Google Chrome to partner with Acer, Adobe, HP
Google will team up with a number of PC makers, wireless chip developers and software companies to develop and launch its new Chrome operating system.
Google will partner with Acer, Adobe, ASUS, Freescale, Hewlett-Packard, Lenovo, Qualcomm, Texas Instruments and Toshiba — among others — to develop devices that can work with Chrome, according to a glob post Wednesday evening.
The goal is "to design and build devices that deliver an extraordinary end user experience," the post on the Chrome site said.
The opened-sourced operating system will be available free of charge.
Google announced Wednesday that it will be releasing the Chrome OS — based on the browser of the same name — to consumers in the second half of 2010.
"Speed, simplicity and security are the key aspects of Google Chrome OS. We're designing the OS to be fast and lightweight, to start up and get you onto the web in a few seconds," Sundar Pichai, Google's vice-president of product management, and Linus Upson, Google's engineering director, said in a joint blog post.

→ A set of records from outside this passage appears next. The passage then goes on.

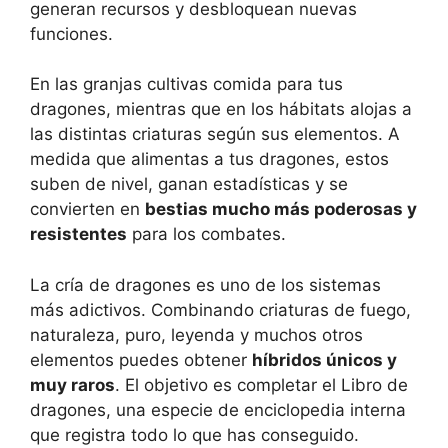
generan recursos y desbloquean nuevas
funciones.
En las granjas cultivas comida para tus
dragones, mientras que en los hábitats alojas a
las distintas criaturas según sus elementos. A
medida que alimentas a tus dragones, estos
suben de nivel, ganan estadísticas y se
convierten en
bestias mucho más poderosas y
resistentes
para los combates.
La cría de dragones es uno de los sistemas
más adictivos. Combinando criaturas de fuego,
naturaleza, puro, leyenda y muchos otros
elementos puedes obtener
híbridos únicos y
muy raros
. El objetivo es completar el Libro de
dragones, una especie de enciclopedia interna
que registra todo lo que has conseguido.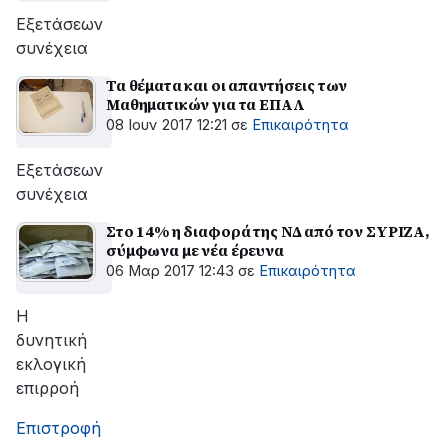
Εξετάσεων
συνέχεια
Τα θέματα και οι απαντήσεις των
Μαθηματικών για τα ΕΠΑΛ
08 Ιουν 2017 12:21
σε
Επικαιρότητα
Εξετάσεων
συνέχεια
Στο 14% η διαφορά της ΝΔ από τον ΣΥΡΙΖΑ,
σύμφωνα με νέα έρευνα
06 Μαρ 2017 12:43
σε
Επικαιρότητα
Η
δυνητική
εκλογική
επιρροή
Επιστροφή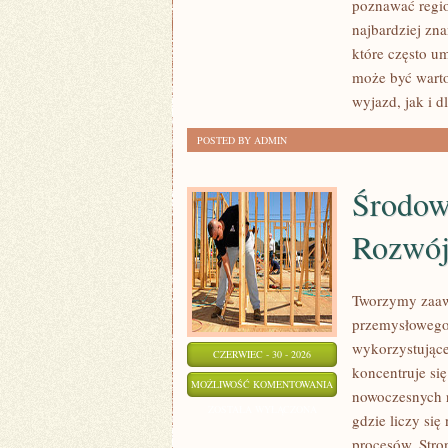
poznawać regio
najbardziej zna
które często u
może być wart
wyjazd, jak i 
POSTED BY ADMIN
Środow
Rozwó
Tworzymy zaaw
przemysłowego,
wykorzystujące
CZERWIEC - 30 - 2026
koncentruje si
ŚRODOWISKO
MOŻLIWOŚĆ KOMENTOWANIA
nowoczesnych r
I
ZOSTAŁA WYŁĄCZONA
gdzie liczy si
ZRÓWNOWAŻONY
procesów. Stro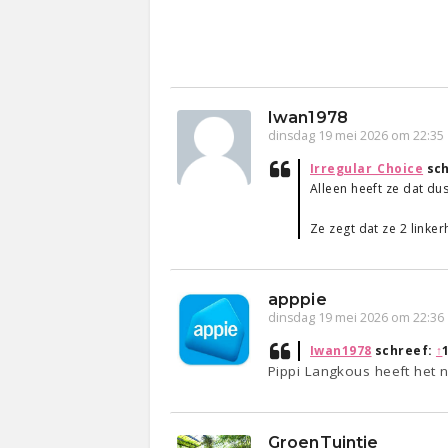
Iwan1978
dinsdag 19 mei 2026 om 22:35
Irregular_Choice
sch
Alleen heeft ze dat d
Ze zegt dat ze 2 linke
apppie
dinsdag 19 mei 2026 om 22:36
Iwan1978
schreef:
↑
Pippi Langkous heeft het 
GroenTuintje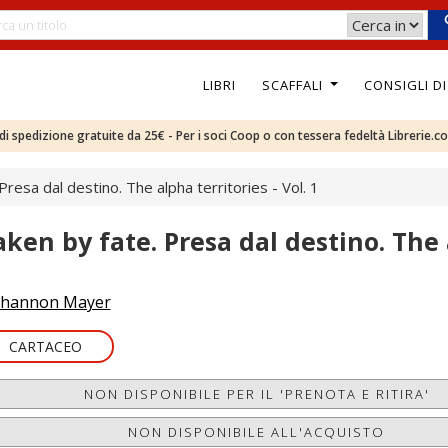
LIBRI
SCAFFALI
CONSIGLI D
e di spedizione gratuite da 25€ - Per i soci Coop o con tessera fedeltà Librerie.c
Presa dal destino. The alpha territories - Vol. 1
aken by fate. Presa dal destino. The a
hannon Mayer
CARTACEO
NON DISPONIBILE PER IL 'PRENOTA E RITIRA'
NON DISPONIBILE ALL'ACQUISTO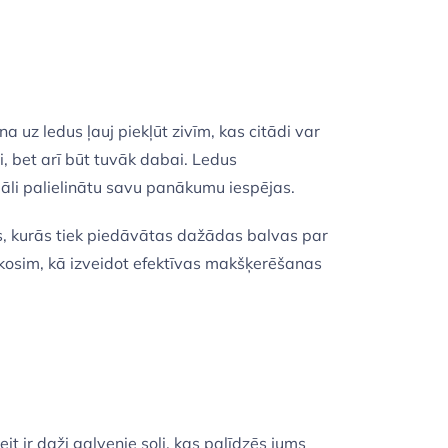
uz ledus ļauj piekļūt zivīm, kas citādi var
i, bet arī būt tuvāk dabai. Ledus
māli palielinātu savu panākumu iespējas.
ās, kurās tiek piedāvātas dažādas balvas par
osim, kā izveidot efektīvas makšķerēšanas
it ir daži galvenie soļi, kas palīdzēs jums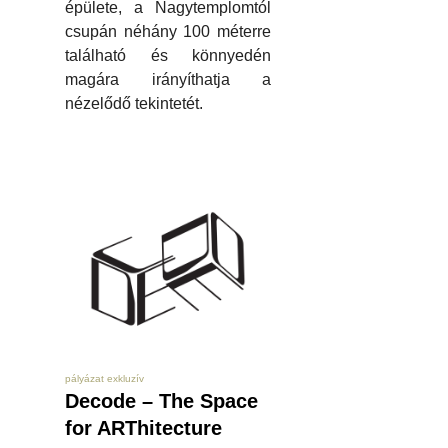
épülete, a Nagytemplomtól
csupán néhány 100 méterre
található és könnyedén
magára irányíthatja a
nézelődő tekintetét.
pályázat exkluzív
Decode – The Space
for ARThitecture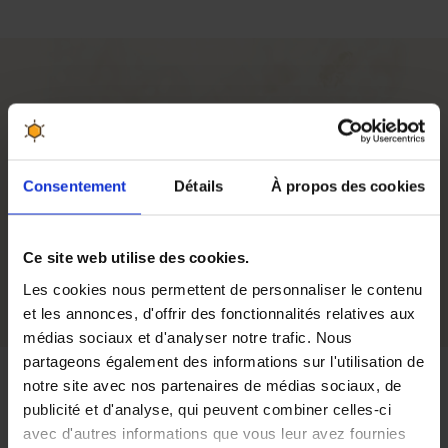
20 guides pour porte d'entrée de ruche
Les guides s'installent autour de la portière afin d'
ouvrir
ou de fermer rapidement la ruche
. Ce
système permanent
Consentement
Détails
À propos des cookies
de glissières
est particulièrement pratique pour les
apiculteurs qui transhument les ruches, mais aussi pour
tous ceux qui souhaitent hiverner facilement les colonies
Ce site web utilise des cookies.
d'abeilles.
Les cookies nous permettent de personnaliser le contenu
et les annonces, d'offrir des fonctionnalités relatives aux
médias sociaux et d'analyser notre trafic. Nous
partageons également des informations sur l'utilisation de
notre site avec nos partenaires de médias sociaux, de
Avis
publicité et d'analyse, qui peuvent combiner celles-ci
avec d'autres informations que vous leur avez fournies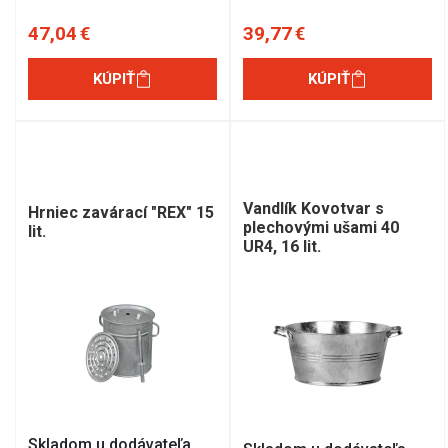
47,04 €
39,77 €
KÚPIŤ
KÚPIŤ
Vandlík Kovotvar s
Hrniec zavárací "REX" 15
plechovými ušami 40
lit.
UR4, 16 lit.
Skladom u dodávateľa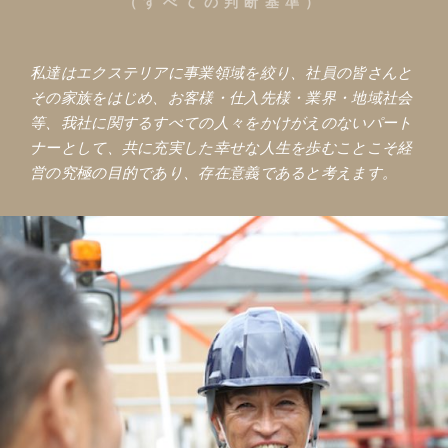
（すべての判断基準）
私達はエクステリアに事業領域を絞り、社員の皆さんと
その家族をはじめ、お客様・仕入先様・業界・地域社会
等、我社に関するすべての人々をかけがえのないパート
ナーとして、共に充実した幸せな人生を歩むことこそ経
営の究極の目的であり、存在意義であると考えます。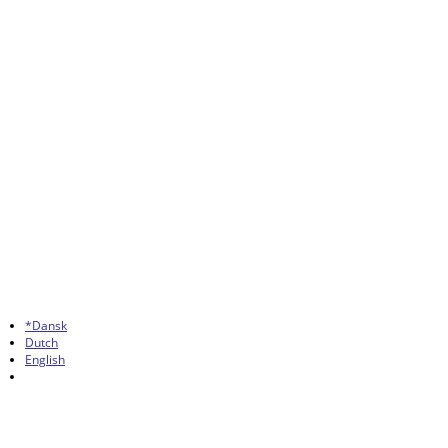
*Dansk
Dutch
English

The Linux-based operating system will initially be targeted at netbooks — the smaller, no-frills, low-cost version of the laptop.
The diverse list of partners announced Wednesday offers hints of Google's strategy for the launch and growth of Chrome.
Acer and Asus are the two top netbook manufacturers in the world. The partnership with chip-makers like Qualcomm or Texas Instruments suggests a push to tap into the mobile market.
The inclusion of Adobe, meanwhile, suggests Flash may figure prominently in Chrome.